* _Directions for this task_:
Once you have located the line containing "trimmings, which we pack" in the material below, return it exactly along with each line after it through the line containing "Уличные светодиодные светильники".

* _Dataset entries_:
*** Block opens ***

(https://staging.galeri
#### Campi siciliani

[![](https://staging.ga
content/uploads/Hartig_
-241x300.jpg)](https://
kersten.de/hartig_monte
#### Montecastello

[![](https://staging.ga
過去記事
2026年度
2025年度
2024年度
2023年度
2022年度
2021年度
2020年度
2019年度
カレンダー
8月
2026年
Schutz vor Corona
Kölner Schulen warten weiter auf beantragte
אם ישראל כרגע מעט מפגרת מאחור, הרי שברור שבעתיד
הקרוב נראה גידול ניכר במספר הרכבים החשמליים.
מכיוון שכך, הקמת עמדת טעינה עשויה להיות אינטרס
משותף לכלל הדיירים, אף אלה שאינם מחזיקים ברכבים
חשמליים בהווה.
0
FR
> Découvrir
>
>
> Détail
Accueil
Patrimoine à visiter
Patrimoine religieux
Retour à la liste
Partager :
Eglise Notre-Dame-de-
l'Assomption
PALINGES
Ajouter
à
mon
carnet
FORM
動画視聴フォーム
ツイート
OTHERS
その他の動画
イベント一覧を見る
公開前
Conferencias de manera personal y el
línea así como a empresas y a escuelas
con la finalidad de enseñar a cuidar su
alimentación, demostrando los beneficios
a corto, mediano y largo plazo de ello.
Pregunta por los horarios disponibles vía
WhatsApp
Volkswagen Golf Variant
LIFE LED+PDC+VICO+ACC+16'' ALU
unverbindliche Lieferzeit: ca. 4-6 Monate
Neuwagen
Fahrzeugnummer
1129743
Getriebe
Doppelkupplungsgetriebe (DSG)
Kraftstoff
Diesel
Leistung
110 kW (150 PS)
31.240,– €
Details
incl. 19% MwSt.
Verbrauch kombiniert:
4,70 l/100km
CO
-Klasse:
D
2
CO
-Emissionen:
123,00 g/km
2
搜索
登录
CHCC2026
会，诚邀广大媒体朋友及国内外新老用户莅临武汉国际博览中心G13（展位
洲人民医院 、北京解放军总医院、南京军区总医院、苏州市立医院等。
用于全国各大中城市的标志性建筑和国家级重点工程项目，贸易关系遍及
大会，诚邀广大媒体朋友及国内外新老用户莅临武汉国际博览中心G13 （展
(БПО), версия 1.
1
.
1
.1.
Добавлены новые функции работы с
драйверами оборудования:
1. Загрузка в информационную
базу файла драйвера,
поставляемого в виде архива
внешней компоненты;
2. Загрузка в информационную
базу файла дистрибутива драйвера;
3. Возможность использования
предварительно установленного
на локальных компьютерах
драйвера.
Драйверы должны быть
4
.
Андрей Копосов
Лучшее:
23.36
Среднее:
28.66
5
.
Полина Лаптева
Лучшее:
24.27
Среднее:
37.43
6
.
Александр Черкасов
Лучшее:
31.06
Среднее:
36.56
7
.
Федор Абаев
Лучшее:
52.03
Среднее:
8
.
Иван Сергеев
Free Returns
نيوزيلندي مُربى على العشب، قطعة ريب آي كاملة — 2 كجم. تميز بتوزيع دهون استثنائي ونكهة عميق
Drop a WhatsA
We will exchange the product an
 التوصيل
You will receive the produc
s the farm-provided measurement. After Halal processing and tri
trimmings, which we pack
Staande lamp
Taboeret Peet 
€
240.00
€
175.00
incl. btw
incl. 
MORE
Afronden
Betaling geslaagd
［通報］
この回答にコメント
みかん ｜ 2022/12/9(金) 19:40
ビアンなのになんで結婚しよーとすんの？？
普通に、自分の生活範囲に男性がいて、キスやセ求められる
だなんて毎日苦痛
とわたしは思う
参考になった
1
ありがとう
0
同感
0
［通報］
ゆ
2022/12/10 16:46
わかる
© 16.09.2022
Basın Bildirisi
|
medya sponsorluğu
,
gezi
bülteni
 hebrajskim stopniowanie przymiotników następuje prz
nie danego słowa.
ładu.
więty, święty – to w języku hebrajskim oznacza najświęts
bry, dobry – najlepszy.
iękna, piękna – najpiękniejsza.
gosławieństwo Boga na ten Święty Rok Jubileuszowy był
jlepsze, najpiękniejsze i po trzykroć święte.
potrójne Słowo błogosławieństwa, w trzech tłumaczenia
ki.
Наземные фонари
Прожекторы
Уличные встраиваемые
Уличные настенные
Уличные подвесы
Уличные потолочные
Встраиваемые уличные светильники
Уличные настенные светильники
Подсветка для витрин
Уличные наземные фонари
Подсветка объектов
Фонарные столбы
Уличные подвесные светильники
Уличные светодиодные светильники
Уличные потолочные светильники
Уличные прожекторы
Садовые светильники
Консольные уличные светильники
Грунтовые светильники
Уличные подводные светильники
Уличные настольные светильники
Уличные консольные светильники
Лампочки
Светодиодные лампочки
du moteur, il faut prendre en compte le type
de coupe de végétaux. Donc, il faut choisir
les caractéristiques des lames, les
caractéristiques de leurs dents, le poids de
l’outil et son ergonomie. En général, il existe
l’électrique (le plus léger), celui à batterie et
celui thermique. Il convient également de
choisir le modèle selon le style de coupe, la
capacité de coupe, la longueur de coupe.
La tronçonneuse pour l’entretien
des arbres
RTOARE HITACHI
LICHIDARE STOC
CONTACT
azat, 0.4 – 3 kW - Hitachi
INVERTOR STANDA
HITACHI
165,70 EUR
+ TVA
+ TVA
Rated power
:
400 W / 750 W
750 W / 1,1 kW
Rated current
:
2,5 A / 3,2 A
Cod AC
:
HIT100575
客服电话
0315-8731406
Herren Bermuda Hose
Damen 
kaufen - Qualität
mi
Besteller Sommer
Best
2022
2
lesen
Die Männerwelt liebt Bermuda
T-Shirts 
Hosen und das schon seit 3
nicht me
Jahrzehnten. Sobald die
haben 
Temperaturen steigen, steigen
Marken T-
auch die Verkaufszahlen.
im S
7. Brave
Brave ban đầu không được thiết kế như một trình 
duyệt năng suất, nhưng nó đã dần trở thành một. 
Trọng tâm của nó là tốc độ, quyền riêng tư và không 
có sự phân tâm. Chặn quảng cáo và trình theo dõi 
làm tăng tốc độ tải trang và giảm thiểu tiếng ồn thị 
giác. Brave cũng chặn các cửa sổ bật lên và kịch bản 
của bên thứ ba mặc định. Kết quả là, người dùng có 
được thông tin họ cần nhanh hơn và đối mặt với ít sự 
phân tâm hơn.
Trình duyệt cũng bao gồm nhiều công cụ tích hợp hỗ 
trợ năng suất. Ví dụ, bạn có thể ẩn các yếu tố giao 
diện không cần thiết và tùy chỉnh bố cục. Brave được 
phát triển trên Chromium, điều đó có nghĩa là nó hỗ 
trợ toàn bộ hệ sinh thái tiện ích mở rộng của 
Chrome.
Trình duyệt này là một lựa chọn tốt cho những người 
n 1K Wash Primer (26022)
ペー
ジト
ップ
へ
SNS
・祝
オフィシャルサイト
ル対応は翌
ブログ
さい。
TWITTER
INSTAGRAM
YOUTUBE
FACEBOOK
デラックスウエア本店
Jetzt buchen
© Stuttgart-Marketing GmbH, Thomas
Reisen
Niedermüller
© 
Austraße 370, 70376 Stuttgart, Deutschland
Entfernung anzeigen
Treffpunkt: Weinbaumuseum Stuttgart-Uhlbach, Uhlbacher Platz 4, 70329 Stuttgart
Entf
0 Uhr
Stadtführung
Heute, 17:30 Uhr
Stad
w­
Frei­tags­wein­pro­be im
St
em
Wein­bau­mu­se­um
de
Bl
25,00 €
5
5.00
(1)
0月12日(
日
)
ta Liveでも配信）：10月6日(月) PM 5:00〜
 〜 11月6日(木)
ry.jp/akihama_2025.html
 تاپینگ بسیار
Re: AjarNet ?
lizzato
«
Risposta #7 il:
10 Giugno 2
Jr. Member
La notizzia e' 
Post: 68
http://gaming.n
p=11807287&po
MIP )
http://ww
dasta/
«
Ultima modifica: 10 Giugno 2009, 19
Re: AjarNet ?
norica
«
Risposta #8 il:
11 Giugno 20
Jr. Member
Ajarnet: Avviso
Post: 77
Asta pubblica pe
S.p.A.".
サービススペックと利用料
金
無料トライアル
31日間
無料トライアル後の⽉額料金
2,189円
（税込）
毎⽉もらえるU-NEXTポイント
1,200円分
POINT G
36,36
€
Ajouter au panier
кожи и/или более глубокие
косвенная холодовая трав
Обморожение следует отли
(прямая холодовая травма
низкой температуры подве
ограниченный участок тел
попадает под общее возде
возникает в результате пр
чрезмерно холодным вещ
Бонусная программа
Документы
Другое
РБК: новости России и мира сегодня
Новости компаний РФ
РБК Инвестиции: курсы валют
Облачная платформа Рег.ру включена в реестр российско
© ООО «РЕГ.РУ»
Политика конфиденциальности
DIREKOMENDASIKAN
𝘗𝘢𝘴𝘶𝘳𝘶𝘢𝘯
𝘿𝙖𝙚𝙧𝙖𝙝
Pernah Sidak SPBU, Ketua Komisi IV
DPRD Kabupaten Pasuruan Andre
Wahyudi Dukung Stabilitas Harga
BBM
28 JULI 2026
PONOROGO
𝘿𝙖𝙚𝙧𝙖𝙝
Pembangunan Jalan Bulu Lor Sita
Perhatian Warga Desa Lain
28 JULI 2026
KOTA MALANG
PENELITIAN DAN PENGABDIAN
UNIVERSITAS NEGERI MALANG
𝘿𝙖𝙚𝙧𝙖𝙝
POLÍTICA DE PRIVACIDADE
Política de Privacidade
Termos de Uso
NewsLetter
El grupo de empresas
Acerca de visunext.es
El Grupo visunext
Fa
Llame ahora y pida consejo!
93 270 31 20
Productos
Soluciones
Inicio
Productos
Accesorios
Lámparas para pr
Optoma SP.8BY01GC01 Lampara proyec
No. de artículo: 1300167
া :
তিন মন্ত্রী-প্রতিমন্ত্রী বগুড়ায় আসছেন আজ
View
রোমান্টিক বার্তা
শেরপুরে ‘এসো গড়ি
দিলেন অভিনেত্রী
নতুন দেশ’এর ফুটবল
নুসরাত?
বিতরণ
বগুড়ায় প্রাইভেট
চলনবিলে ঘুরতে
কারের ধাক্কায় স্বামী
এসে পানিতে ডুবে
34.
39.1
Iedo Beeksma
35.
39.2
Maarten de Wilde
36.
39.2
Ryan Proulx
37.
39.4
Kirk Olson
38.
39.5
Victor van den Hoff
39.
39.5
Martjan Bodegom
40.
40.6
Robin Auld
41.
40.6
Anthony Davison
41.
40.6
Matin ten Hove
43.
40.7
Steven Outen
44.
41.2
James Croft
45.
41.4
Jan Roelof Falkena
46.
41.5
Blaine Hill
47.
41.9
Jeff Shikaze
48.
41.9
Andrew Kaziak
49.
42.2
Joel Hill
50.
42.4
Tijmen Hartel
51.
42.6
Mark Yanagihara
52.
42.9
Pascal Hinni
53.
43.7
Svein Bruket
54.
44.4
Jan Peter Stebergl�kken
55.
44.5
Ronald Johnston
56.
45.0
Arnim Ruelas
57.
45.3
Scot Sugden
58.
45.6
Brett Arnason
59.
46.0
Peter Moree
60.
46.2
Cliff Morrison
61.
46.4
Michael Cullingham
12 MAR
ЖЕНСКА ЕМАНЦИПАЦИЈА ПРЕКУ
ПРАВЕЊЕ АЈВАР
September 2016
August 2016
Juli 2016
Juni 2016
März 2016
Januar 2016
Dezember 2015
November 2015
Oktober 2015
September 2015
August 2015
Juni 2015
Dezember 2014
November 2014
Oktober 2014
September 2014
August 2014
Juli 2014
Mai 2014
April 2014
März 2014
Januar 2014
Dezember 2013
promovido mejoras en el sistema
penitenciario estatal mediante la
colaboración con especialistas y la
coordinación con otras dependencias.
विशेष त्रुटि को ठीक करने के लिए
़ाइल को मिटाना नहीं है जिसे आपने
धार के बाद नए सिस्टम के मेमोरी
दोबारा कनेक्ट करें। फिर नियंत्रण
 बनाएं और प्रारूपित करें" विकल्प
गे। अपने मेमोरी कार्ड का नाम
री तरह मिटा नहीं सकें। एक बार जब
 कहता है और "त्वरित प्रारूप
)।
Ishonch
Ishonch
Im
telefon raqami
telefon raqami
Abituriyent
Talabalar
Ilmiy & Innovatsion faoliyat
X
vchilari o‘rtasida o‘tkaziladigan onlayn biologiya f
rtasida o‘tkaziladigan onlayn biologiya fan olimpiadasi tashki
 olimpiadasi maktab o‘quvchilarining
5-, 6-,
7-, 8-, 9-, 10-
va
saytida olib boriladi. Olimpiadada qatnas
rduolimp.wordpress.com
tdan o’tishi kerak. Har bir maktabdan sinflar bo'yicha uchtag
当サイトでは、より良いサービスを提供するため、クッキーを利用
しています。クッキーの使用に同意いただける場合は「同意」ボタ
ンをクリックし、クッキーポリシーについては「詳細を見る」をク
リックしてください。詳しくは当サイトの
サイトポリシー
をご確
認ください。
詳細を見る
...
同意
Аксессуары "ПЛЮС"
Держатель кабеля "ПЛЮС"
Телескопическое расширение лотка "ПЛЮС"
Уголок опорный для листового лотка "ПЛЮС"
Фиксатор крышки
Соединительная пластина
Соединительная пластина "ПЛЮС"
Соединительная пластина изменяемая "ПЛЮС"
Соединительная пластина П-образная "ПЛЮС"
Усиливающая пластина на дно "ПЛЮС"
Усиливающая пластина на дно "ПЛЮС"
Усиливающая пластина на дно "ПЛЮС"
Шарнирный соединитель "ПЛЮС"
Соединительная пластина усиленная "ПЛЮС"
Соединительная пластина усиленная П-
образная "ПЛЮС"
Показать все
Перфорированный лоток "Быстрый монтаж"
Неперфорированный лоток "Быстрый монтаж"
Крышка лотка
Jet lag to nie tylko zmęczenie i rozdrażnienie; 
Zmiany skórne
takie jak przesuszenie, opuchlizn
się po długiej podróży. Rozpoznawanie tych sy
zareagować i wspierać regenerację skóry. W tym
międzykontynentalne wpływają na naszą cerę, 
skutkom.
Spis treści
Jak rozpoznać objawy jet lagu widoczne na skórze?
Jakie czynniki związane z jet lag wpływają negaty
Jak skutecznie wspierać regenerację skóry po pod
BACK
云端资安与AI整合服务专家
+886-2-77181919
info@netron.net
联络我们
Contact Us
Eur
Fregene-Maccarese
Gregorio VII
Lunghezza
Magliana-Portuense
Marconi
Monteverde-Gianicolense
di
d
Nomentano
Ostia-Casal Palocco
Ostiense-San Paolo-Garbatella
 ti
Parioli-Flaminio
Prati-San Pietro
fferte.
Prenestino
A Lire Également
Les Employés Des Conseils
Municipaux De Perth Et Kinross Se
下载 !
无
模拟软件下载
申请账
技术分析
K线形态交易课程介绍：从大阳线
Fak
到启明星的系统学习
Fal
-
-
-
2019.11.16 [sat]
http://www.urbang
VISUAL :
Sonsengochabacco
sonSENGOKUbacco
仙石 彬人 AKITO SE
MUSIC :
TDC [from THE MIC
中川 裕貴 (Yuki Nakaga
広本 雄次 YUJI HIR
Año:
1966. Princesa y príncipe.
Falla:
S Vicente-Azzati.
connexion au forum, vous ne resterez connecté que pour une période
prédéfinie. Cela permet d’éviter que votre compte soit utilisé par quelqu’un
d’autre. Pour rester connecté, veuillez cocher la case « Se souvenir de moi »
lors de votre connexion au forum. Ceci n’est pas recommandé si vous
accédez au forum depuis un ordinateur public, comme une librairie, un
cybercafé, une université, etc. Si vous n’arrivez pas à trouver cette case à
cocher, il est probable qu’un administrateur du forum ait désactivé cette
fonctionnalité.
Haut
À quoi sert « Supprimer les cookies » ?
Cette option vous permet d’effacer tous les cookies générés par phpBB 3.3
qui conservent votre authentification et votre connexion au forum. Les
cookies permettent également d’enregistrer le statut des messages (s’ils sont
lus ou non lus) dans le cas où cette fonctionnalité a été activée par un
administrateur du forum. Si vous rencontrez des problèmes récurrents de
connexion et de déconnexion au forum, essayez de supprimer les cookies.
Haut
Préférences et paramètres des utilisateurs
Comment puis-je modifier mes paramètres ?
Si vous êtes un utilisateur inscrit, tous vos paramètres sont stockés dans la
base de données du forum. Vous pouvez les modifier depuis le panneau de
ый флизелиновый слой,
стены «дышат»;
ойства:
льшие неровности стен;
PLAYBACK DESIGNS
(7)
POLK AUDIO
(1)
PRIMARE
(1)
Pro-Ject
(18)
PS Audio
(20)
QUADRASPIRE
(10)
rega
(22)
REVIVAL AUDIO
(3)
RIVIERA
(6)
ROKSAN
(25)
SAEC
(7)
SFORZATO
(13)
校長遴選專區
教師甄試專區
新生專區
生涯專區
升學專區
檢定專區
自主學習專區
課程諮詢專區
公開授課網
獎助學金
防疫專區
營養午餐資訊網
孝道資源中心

*** Block closes ***

* _Solution to the exercise_:
trimmings, which we pack
Staande lamp
Taboeret Peet 
€
240.00
€
175.00
incl. btw
incl. 
MORE
Afronden
Betaling geslaagd
［通報］
この回答にコメント
みかん ｜ 2022/12/9(金) 19:40
ビアンなのになんで結婚しよーとすんの？？
普通に、自分の生活範囲に男性がいて、キスやセ求められる
だなんて毎日苦痛
とわたしは思う
参考になった
1
ありがとう
0
同感
0
［通報］
ゆ
2022/12/10 16:46
わかる
© 16.09.2022
Basın Bildirisi
|
medya sponsorluğu
,
gezi
bülteni
 hebrajskim stopniowanie przymiotników następuje prz
nie danego słowa.
ładu.
więty, święty – to w języku hebrajskim oznacza najświęts
bry, dobry – najlepszy.
iękna, piękna – najpiękniejsza.
gosławieństwo Boga na ten Święty Rok Jubileuszowy był
jlepsze, najpiękniejsze i po trzykroć święte.
potrójne Słowo błogosławieństwa, w trzech tłumaczenia
ki.
Наземные фонари
Прожекторы
Уличные встраиваемые
Уличные настенные
Уличные подвесы
Уличные потолочные
Встраиваемые уличные светильники
Уличные настенные светильники
Подсветка для витрин
Уличные наземные фонари
Подсветка объектов
Фонарные столбы
Уличные подвесные светильники
Уличные светодиодные светильники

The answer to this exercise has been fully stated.